How to complete this task:
Write out, word for word, the part of the listing below that opens with the line containing "не был чумазый" and closes with the line containing "ребёнка за руку и пожал его ладошку.", keeping both of those lines and adding no others.

*** Extracted entries Section Begins ***

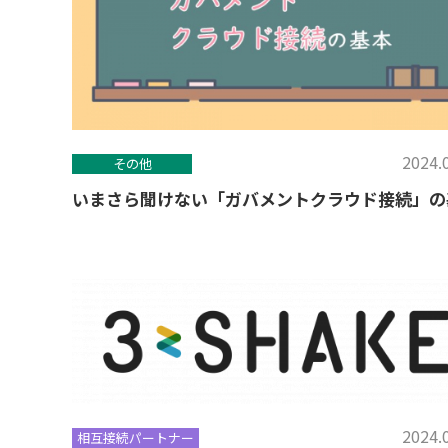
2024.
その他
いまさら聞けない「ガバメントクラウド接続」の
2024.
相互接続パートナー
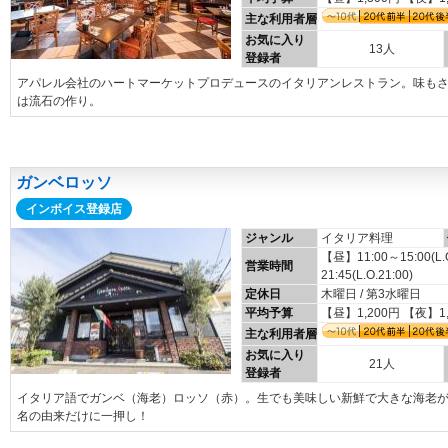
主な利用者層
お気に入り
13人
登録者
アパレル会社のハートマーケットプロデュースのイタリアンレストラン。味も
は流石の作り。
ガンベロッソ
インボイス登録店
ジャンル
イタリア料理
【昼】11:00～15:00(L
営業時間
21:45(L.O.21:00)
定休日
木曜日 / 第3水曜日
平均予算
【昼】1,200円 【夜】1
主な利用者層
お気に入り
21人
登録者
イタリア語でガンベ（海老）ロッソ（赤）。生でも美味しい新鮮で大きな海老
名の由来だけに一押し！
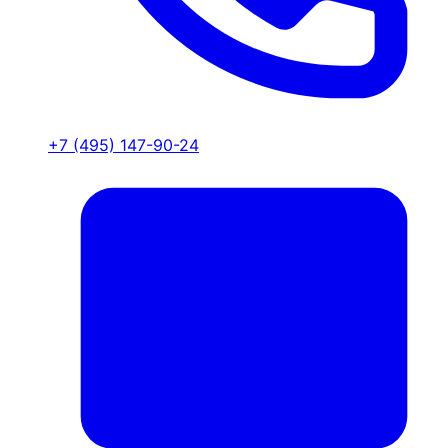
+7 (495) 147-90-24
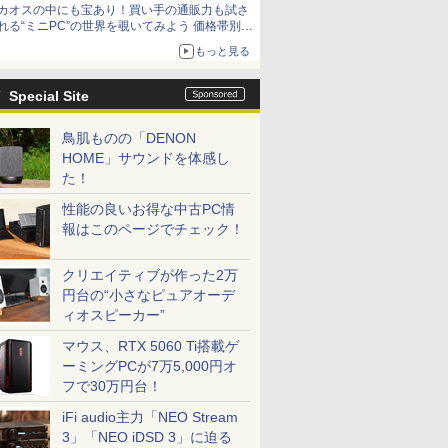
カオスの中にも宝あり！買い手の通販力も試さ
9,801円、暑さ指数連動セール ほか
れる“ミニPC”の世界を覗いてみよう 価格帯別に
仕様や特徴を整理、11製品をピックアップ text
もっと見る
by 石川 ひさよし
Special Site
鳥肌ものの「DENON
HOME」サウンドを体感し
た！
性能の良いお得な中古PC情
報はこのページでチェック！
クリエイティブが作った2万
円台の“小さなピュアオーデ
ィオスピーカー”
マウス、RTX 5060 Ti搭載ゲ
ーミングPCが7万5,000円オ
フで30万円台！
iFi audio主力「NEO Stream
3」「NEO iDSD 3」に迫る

*** Extracted entries Section Ends ***
*** Extracted entries Section Begins ***

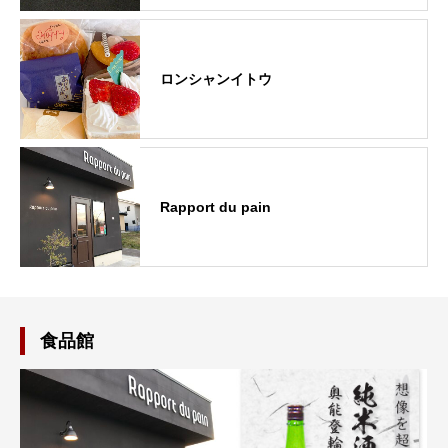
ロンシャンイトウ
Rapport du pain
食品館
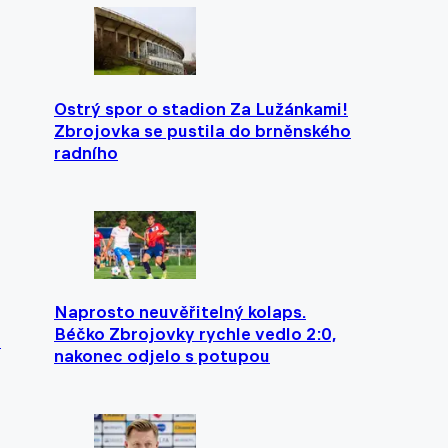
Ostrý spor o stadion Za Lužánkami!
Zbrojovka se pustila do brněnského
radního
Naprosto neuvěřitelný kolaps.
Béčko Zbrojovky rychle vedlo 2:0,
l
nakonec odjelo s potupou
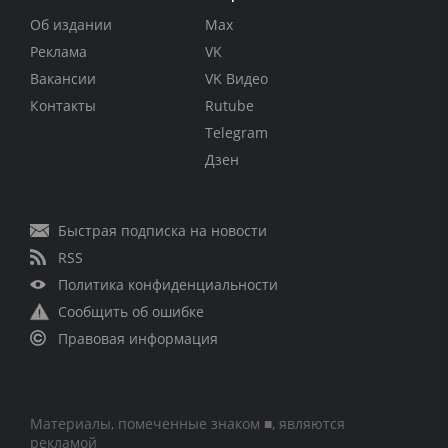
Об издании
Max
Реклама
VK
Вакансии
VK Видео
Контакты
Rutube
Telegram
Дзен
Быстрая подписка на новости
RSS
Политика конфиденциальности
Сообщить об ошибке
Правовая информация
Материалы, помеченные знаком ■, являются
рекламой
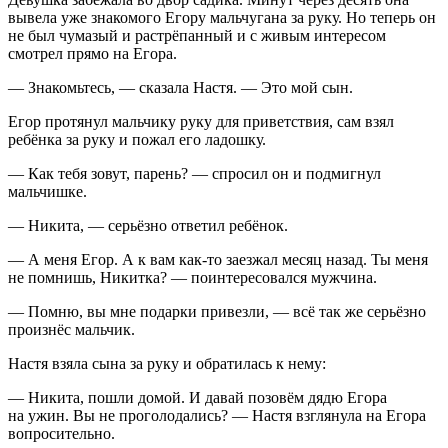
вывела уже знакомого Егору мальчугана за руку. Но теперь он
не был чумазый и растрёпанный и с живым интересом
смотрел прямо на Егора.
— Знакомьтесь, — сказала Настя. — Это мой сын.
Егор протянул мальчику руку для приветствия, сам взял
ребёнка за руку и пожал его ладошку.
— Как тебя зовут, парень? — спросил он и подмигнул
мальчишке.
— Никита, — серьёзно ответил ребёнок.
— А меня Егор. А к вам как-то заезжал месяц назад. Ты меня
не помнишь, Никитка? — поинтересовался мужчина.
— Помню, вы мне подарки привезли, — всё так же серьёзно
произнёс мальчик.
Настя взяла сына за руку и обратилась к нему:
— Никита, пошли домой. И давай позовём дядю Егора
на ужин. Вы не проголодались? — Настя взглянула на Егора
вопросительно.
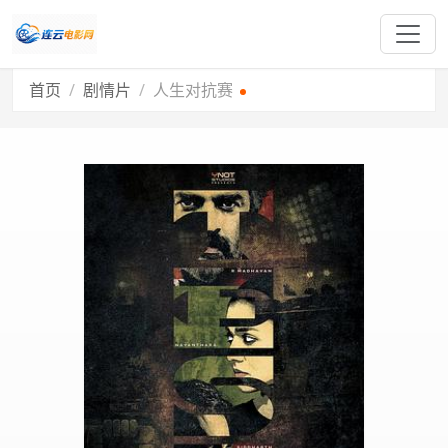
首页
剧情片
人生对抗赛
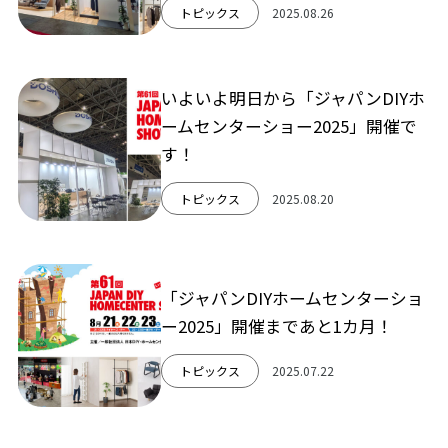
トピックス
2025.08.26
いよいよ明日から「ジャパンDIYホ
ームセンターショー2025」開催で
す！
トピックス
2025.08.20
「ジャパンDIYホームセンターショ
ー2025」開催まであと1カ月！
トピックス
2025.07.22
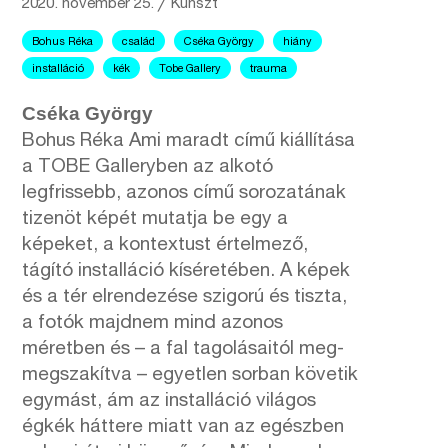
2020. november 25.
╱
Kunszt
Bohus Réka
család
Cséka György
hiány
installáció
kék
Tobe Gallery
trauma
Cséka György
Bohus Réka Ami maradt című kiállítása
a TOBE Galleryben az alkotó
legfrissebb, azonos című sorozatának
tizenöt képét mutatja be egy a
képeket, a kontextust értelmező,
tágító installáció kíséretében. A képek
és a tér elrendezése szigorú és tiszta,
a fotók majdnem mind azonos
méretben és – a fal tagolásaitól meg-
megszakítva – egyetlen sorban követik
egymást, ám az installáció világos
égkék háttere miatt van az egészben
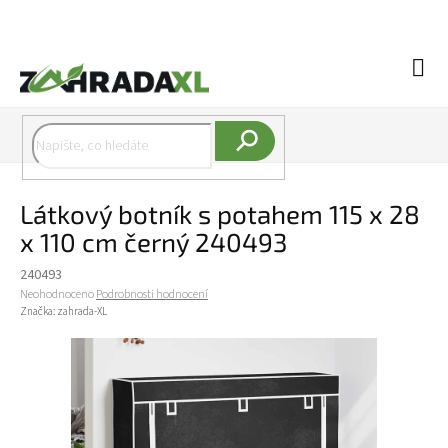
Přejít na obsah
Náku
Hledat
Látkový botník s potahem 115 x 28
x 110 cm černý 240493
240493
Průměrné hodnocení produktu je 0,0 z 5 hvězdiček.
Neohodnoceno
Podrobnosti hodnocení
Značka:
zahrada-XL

*** Extracted entries Section Ends ***
*** Extracted entries Section Begins ***

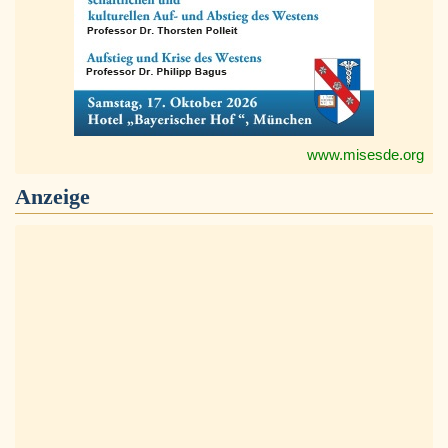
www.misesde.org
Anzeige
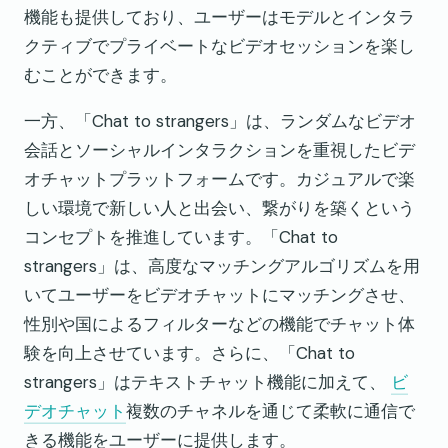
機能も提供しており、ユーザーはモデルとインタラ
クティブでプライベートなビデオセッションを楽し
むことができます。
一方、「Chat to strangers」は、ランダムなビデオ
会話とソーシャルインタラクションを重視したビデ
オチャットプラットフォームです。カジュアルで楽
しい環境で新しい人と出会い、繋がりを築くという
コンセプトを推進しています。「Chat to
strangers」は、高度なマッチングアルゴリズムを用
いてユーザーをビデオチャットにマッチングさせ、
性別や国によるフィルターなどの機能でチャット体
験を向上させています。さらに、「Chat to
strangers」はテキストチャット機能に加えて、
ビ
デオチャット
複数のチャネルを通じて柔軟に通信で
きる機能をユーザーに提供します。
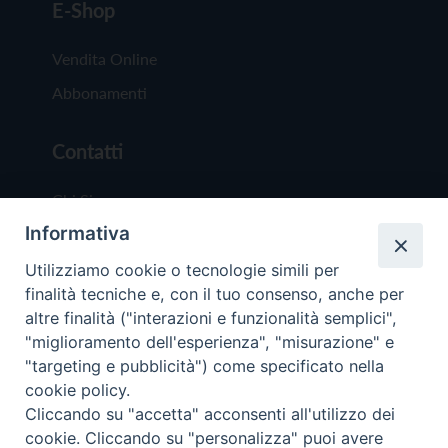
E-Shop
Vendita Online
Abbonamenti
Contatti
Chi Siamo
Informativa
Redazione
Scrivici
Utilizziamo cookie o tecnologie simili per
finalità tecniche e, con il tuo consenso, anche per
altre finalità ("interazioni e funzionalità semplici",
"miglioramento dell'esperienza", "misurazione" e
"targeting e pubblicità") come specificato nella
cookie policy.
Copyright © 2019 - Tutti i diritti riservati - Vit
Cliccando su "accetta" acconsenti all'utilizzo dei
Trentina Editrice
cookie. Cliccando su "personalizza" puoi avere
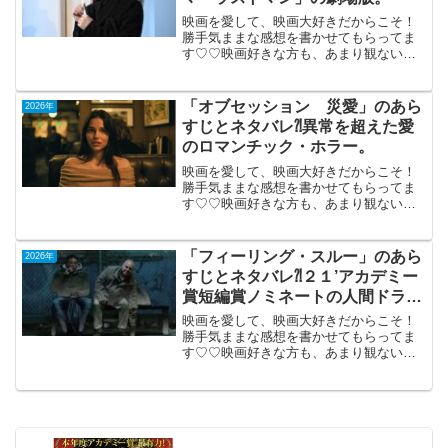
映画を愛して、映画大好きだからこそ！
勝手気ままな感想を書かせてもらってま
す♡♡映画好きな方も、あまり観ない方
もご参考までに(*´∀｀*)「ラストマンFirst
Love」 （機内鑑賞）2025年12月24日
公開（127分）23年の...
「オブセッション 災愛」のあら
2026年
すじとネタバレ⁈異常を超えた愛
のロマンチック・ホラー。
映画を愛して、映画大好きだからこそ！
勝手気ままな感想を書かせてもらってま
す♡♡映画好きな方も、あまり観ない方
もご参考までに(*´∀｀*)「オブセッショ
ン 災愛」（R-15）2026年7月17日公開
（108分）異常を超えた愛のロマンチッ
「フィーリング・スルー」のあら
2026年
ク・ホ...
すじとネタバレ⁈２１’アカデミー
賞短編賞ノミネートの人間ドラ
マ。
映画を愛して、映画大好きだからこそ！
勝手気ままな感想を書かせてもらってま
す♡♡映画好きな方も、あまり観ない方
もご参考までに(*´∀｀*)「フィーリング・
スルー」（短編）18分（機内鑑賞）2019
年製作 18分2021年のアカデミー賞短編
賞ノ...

*** Extracted entries Section Ends ***

Solution to this exercise:
не был чумазый и растрёпанный и с живым интересом
смотрел прямо на Егора.
— Знакомьтесь, — сказала Настя. — Это мой сын.
Егор протянул мальчику руку для приветствия, сам взял
ребёнка за руку и пожал его ладошку.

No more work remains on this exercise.